In one of my recent posts, I wrote about how using HTTPS is, while essential for many sites, one of those things which can cause a couple of problems if it isn’t implemented properly. In the meantime, Google has officially announced that it will be using HTTPS as a ranking signal - offering priority to sites with HTTPs versions.
We already know there’s about 200 ranking factors, but this is one of the few which Google is actually open about. A large chunk of ranking factors we all have to make informed guesses on, which is probably why this HTTPS ranking factor has been dominating SEO blogs and forums for the last couple of days, even though it isn’t that exciting.
One thing I have noticed is that if a HTTPS page isn’t canonicalised in the right fashion, it can outrank the original page anyway – even before this announcement was made. Of course this is a duplicate content issue, but perhaps it was a hint that Google might actively start offering preference to secure pages?

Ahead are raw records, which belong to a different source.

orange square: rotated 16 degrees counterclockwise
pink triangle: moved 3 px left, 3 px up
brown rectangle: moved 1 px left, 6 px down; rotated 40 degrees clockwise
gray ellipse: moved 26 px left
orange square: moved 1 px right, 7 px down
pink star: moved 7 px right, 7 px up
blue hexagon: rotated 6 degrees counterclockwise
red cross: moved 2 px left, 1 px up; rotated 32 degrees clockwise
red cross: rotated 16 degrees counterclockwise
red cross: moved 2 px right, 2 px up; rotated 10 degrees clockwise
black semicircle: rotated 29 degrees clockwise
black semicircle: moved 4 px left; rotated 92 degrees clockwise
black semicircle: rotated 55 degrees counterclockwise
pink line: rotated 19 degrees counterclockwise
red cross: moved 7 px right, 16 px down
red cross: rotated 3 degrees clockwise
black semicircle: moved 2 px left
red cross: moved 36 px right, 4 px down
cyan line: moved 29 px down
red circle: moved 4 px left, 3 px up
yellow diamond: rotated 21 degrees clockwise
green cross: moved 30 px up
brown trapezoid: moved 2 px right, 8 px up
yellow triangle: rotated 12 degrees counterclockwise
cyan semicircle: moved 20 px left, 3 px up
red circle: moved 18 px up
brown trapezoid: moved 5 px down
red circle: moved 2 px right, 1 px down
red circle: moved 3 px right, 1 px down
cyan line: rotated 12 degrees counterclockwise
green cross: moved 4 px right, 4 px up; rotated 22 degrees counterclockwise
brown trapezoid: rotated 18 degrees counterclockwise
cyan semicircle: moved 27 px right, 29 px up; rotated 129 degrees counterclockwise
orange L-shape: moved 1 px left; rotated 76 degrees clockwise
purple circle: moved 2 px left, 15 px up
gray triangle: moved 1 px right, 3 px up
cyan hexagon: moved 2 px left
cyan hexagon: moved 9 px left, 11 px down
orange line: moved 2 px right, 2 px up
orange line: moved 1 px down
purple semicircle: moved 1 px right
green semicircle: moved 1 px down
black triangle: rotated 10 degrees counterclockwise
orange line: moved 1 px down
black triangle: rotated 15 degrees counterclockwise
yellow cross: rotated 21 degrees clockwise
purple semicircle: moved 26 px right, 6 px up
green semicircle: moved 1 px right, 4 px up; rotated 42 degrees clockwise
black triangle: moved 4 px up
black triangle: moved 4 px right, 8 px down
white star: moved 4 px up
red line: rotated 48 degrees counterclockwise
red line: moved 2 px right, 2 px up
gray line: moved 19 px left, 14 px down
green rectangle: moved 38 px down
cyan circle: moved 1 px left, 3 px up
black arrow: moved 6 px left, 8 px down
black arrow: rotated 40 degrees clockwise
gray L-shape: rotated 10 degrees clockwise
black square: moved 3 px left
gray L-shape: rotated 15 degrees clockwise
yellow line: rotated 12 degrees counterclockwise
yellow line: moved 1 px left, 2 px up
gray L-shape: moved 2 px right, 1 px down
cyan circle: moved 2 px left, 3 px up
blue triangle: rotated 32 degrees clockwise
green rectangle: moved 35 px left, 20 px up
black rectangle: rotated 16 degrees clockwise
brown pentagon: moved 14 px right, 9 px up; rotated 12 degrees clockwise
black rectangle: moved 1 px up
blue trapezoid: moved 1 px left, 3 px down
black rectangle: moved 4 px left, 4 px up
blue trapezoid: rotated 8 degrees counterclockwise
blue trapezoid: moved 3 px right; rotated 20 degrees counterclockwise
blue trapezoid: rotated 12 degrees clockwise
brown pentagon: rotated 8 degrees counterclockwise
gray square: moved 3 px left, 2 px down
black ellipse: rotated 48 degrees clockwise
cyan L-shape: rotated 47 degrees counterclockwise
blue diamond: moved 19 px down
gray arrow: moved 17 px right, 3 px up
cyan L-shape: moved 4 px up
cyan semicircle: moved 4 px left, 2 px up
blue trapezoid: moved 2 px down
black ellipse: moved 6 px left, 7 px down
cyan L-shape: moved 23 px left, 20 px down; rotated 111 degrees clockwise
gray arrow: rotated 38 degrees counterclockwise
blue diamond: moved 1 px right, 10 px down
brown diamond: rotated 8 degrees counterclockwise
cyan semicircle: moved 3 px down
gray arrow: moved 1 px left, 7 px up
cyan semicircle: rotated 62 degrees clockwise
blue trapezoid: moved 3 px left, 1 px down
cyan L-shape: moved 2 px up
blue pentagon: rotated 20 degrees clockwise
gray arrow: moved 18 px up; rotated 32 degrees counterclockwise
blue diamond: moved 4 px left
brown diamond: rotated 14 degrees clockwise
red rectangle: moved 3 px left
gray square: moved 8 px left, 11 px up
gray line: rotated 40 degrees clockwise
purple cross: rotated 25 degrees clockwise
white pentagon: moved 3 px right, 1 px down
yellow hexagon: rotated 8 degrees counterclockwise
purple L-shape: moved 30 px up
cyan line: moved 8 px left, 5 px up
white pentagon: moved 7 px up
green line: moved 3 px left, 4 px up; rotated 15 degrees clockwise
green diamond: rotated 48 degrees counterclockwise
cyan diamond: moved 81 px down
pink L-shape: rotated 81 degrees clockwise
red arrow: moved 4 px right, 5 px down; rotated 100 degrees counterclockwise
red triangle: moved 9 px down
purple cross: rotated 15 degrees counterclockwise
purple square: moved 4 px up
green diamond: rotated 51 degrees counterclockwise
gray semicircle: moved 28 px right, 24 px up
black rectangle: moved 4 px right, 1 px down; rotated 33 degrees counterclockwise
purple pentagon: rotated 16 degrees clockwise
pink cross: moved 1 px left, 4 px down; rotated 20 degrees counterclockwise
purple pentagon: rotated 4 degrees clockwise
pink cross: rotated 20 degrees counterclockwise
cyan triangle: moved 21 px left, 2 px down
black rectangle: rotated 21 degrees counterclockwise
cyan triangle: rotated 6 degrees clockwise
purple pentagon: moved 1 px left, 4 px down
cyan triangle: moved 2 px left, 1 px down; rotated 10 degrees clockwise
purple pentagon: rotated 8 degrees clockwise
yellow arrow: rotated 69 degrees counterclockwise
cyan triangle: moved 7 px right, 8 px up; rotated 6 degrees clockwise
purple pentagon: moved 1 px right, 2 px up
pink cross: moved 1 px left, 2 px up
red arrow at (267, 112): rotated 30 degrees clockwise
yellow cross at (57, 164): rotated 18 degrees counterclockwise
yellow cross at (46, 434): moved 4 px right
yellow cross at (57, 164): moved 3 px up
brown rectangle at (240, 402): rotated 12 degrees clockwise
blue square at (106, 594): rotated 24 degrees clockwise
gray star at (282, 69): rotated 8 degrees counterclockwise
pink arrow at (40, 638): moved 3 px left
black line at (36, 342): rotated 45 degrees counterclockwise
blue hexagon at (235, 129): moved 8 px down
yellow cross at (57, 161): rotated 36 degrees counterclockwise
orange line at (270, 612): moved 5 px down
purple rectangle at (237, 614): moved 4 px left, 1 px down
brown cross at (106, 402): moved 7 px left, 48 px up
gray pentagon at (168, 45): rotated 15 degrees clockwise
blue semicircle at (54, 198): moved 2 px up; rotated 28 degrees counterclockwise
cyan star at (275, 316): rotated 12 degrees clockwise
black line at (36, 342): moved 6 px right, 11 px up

So now what? Canonicalise every page on a site to its HTTPS version to get the edge on ranking?
WordPress SEO wizard Yoast announced he’d be changing his site entirely to HTTPS way back in February. His reasoning back then was to retain all the referr data for Bing. And, rather than deal with the issues which WordPress brings up when you try to maintain both HTTP and HTTPS pages, change the entire site to the secure version.
In a blog post later on in the year, he did touch upon whether the secure version of the site had been a ranking factor or not – but concluded that an SSL does on the whole look much more trustworthy than a non-trustworthy site.
The internet has changed rapidly since then, as it often does. There’s much more of an emphasis on security, and with all sorts of passwords being harvested by hackers, big companies don’t want the litigation of losing that kind of classified data. Remember when it was all kicking off about Heartbleed?
Interestingly, according to Google Trends, the issue of HTTPS was a big thing for webmasters around the time of Heartbleed, as seen below. However, there hasn’t been much of a spike since the ranking factor was introduced.
So sites which aren’t focused entirely on SEO (like news sites) are reporting using words like ‘rewards’, ‘higher search value’ about the ranking potential for HTTPS sites. However, the reality is that Google itself has announced that the impact will be of one of the lower importance ranking factors.
It’s just not neccesary to add encryption to all websites. Sites like this seokitty, which don’t need any kind of login data, don’t really need a secure server. It also costs money for an SSL certificate – upwards of about £230 for the first year of a normal site like this one. A drop in the ocean for a big company, but not really worth it for blogs and small sites. It costs six times as much as the hosting, in my case.
SSL also makes your site a little bit slower, given that information needs to be encryted and then decrypted. So if you have a big site on a small hosting plan and decide to go HTTPS, you’re going to face the risk of lots of crashes.
Will a HTTPS site stop my site from being hacked?
When you get an SSL certificate, it stops information input by your users being intercepted. That doesn’t mean that it stops your site from being hacked.
There are so many ways in which your site could become vulerable, and since SSL only deals with communication links, it doesn’t stop your site being comprimised if there’s some kind of weakness there.
However, as aforementioned, there is a great deal of value in giving customers a sense of security when entering personal details. Any page requesting details which doesn’t have that little padlock in the URL is going to get bounced by any web-savvy user.
The Daily Mail recently reported on the ease of which personal user internet connections can be hacked, just by the use of a cat. Take the sensationaism with a pinch of salt; it is the Daily Mail, after all.
But it does beg the question just how far does internet security go? Is it just down to the website in question, or does it extend right down to the kind of internet connection the user has?